■ **REQUIRED ACTION**
Starting at the line with "Kimanis tepat masanya untuk tarik minat", retype every remaining line of the records exactly. Do not include pictures.

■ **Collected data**
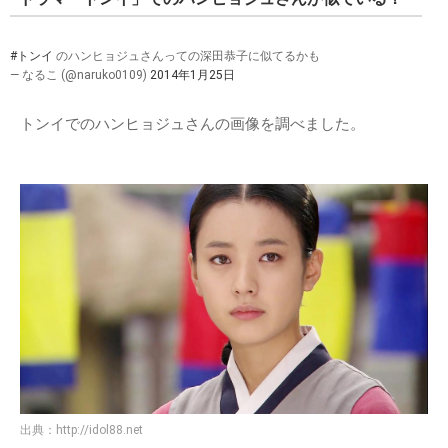
#トンイ
のハンヒョジュさんっての深田恭子に似てるかも
— なるこ (@naruko0109)
2014年1月25日
トンイでのハンヒョジュさんの画像を調べました。
出典：
http://idol88.net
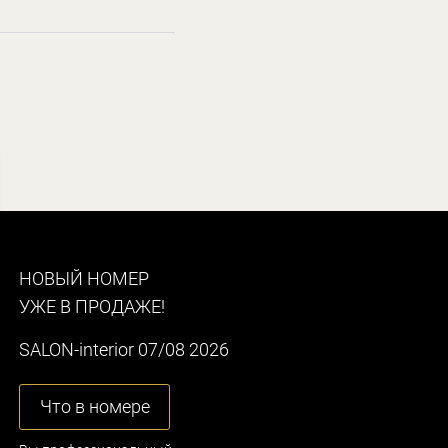
НОВЫЙ НОМЕР
УЖЕ В ПРОДАЖЕ!
SALON-interior 07/08 2026
Что в номере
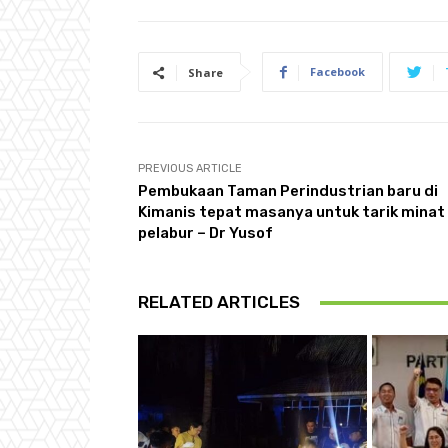
Facebook
Share
PREVIOUS ARTICLE
Pembukaan Taman Perindustrian baru di
Kimanis tepat masanya untuk tarik minat
pelabur – Dr Yusof
RELATED ARTICLES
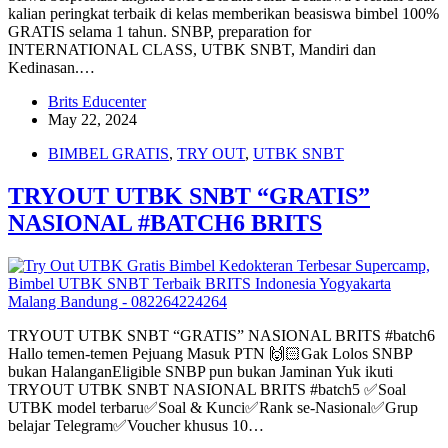
kalian peringkat terbaik di kelas memberikan beasiswa bimbel 100%
GRATIS selama 1 tahun. SNBP, preparation for
INTERNATIONAL CLASS, UTBK SNBT, Mandiri dan
Kedinasan.…
Brits Educenter
May 22, 2024
BIMBEL GRATIS
,
TRY OUT
,
UTBK SNBT
TRYOUT UTBK SNBT “GRATIS”
NASIONAL #BATCH6 BRITS
TRYOUT UTBK SNBT “GRATIS” NASIONAL BRITS #batch6
Hallo temen-temen Pejuang Masuk PTN 🙌🏻Gak Lolos SNBP
bukan HalanganEligible SNBP pun bukan Jaminan Yuk ikuti
TRYOUT UTBK SNBT NASIONAL BRITS #batch5 ✅Soal
UTBK model terbaru✅Soal & Kunci✅Rank se-Nasional✅Grup
belajar Telegram✅Voucher khusus 10…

■ **YOUR SOLUTION**
Kimanis tepat masanya untuk tarik minat
pelabur – Dr Yusof
RELATED ARTICLES
kalian peringkat terbaik di kelas memberikan beasiswa bimbel 100%
GRATIS selama 1 tahun. SNBP, preparation for
INTERNATIONAL CLASS, UTBK SNBT, Mandiri dan
Kedinasan.…
Brits Educenter
May 22, 2024
BIMBEL GRATIS
,
TRY OUT
,
UTBK SNBT
TRYOUT UTBK SNBT “GRATIS”
NASIONAL #BATCH6 BRITS
TRYOUT UTBK SNBT “GRATIS” NASIONAL BRITS #batch6
Hallo temen-temen Pejuang Masuk PTN 🙌🏻Gak Lolos SNBP
bukan HalanganEligible SNBP pun bukan Jaminan Yuk ikuti
TRYOUT UTBK SNBT NASIONAL BRITS #batch5 ✅Soal
UTBK model terbaru✅Soal & Kunci✅Rank se-Nasional✅Grup
belajar Telegram✅Voucher khusus 10…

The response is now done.